[EXERCISE REQUIREMENTS]
With the material below, print exactly the lines between the line holding "Testata giornalistica" and the line holding "39938 - Organo", inclusive. Add nothing else.

[SOURCE DATA]
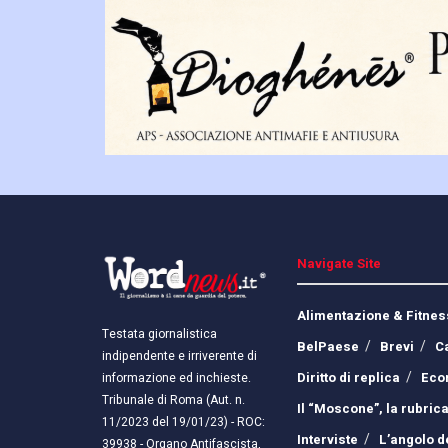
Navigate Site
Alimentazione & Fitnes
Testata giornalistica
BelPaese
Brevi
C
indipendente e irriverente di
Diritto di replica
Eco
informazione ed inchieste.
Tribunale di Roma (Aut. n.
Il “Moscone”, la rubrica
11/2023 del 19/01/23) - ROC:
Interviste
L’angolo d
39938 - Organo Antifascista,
==
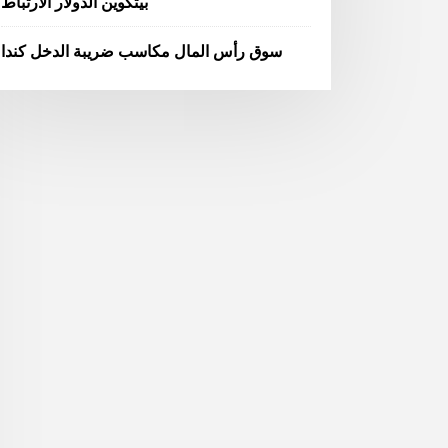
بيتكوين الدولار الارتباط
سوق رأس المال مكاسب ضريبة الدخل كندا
==
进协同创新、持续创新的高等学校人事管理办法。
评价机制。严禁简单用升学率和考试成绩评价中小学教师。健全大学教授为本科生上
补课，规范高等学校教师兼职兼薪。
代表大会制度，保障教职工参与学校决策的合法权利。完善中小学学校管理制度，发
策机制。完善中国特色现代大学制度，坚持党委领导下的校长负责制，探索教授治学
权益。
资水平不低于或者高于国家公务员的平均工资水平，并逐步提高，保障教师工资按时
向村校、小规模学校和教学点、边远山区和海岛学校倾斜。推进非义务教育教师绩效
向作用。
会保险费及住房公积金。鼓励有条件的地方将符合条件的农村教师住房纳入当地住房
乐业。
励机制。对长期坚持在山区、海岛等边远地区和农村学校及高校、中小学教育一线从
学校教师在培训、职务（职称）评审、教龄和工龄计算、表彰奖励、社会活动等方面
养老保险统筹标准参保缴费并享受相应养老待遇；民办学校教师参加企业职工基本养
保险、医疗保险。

[REPLY TO THE EXERCISE]
Testata giornalistica
BelPaese
Brevi
C
indipendente e irriverente di
Diritto di replica
Eco
informazione ed inchieste.
Tribunale di Roma (Aut. n.
Il “Moscone”, la rubrica
11/2023 del 19/01/23) - ROC:
Interviste
L’angolo d
39938 - Organo Antifascista,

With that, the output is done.